# PROVIDED INFORMATION

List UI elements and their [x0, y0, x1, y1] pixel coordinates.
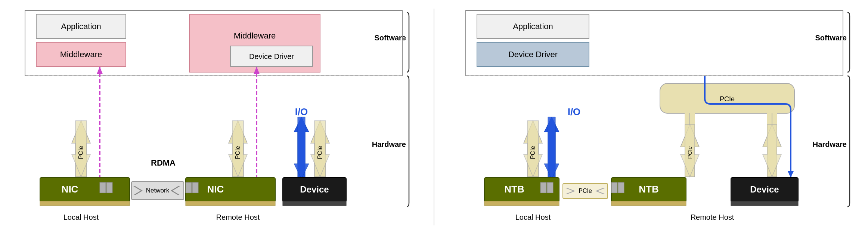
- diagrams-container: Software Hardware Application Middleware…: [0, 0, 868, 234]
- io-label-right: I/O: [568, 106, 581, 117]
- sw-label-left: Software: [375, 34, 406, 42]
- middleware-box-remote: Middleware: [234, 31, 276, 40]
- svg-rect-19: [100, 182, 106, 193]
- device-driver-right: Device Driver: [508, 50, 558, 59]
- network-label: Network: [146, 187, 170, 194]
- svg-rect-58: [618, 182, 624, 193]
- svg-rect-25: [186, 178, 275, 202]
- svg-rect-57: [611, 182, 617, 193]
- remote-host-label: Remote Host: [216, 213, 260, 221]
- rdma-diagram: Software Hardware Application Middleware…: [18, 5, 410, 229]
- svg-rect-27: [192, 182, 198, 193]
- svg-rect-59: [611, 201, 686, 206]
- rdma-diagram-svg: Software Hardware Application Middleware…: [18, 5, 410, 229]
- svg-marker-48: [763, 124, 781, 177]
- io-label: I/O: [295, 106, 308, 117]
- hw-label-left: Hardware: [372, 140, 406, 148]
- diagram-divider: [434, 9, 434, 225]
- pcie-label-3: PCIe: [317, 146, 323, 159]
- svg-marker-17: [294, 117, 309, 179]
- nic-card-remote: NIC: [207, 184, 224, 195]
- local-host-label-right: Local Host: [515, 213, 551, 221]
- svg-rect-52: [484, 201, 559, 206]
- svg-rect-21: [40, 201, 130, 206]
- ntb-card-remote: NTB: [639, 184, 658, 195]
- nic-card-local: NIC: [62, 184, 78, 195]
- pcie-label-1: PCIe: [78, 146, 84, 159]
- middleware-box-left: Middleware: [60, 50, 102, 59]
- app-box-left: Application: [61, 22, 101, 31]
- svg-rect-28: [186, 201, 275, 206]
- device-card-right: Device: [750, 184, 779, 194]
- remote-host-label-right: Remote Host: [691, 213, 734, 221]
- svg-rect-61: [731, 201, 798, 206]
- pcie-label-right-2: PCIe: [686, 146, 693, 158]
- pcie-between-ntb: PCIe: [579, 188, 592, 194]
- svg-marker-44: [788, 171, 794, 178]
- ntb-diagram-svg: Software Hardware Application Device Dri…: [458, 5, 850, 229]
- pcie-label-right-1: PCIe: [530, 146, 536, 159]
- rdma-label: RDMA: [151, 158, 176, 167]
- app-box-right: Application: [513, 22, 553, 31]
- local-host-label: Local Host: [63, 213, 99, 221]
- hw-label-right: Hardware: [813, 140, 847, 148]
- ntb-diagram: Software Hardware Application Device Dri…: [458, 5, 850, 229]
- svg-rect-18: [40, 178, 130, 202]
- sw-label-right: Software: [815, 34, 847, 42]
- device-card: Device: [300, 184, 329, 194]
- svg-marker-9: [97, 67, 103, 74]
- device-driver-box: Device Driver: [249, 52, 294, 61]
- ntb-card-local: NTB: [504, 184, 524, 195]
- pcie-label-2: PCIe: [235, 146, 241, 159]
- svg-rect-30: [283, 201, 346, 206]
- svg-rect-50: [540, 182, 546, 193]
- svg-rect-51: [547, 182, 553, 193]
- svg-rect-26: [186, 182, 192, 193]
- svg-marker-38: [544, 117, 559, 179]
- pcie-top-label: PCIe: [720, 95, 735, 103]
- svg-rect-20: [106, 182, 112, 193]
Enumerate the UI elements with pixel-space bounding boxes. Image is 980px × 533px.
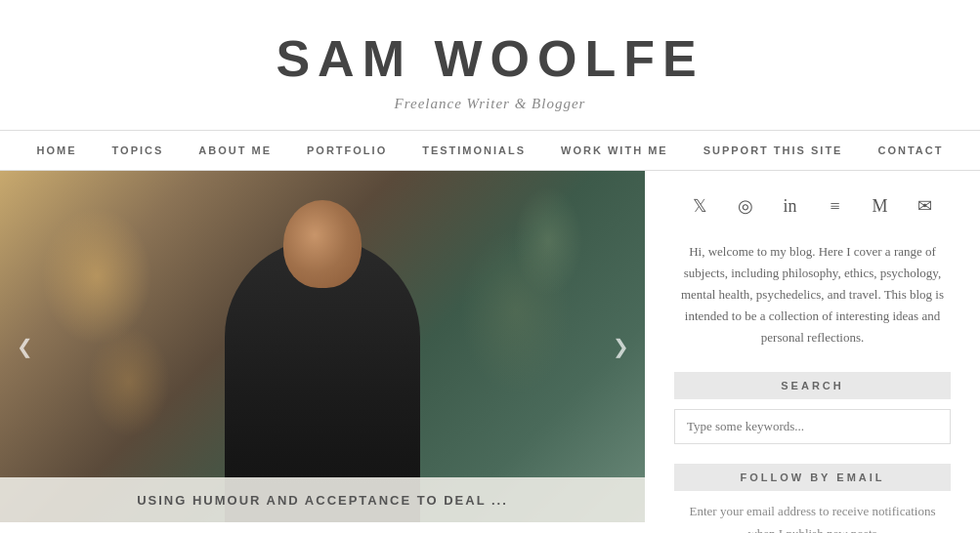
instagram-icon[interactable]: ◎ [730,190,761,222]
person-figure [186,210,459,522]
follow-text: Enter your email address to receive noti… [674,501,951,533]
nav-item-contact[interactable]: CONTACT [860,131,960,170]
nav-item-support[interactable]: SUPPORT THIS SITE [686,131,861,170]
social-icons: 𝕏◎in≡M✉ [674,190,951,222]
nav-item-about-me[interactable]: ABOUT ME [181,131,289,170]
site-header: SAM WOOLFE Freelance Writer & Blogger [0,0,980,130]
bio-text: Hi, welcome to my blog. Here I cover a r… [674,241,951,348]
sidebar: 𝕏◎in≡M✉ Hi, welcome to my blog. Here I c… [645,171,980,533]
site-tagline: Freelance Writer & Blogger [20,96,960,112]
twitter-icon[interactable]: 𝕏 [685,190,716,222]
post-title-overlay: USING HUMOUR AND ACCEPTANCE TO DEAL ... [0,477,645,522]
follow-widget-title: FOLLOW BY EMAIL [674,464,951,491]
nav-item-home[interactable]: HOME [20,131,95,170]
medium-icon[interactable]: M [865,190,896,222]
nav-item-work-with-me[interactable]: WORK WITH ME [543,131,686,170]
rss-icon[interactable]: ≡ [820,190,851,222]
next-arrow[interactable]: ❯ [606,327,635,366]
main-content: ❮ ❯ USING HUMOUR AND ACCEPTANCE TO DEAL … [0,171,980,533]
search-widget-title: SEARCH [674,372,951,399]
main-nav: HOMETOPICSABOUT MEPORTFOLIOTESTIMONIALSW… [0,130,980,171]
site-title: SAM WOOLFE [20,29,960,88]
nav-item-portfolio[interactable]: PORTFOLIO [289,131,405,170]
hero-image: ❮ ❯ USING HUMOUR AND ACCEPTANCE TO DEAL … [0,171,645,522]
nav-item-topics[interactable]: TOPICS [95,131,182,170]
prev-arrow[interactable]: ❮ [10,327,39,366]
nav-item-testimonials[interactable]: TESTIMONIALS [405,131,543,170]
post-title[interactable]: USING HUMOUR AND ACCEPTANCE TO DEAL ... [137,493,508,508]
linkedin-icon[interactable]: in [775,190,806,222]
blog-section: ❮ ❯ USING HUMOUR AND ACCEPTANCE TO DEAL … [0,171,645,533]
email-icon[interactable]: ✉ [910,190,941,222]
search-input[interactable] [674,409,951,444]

# DIRECTIONS FOR THIS TASK
Show every line from the listing that contains "Hardware".

# ANSWER BOX
- diagrams-container: Software Hardware Application Middleware…: [0, 0, 868, 234]
- rdma-diagram: Software Hardware Application Middleware…: [18, 5, 410, 229]
- rdma-diagram-svg: Software Hardware Application Middleware…: [18, 5, 410, 229]
- hw-label-left: Hardware: [372, 140, 406, 148]
- ntb-diagram-svg: Software Hardware Application Device Dri…: [458, 5, 850, 229]
- hw-label-right: Hardware: [813, 140, 847, 148]
- ntb-diagram: Software Hardware Application Device Dri…: [458, 5, 850, 229]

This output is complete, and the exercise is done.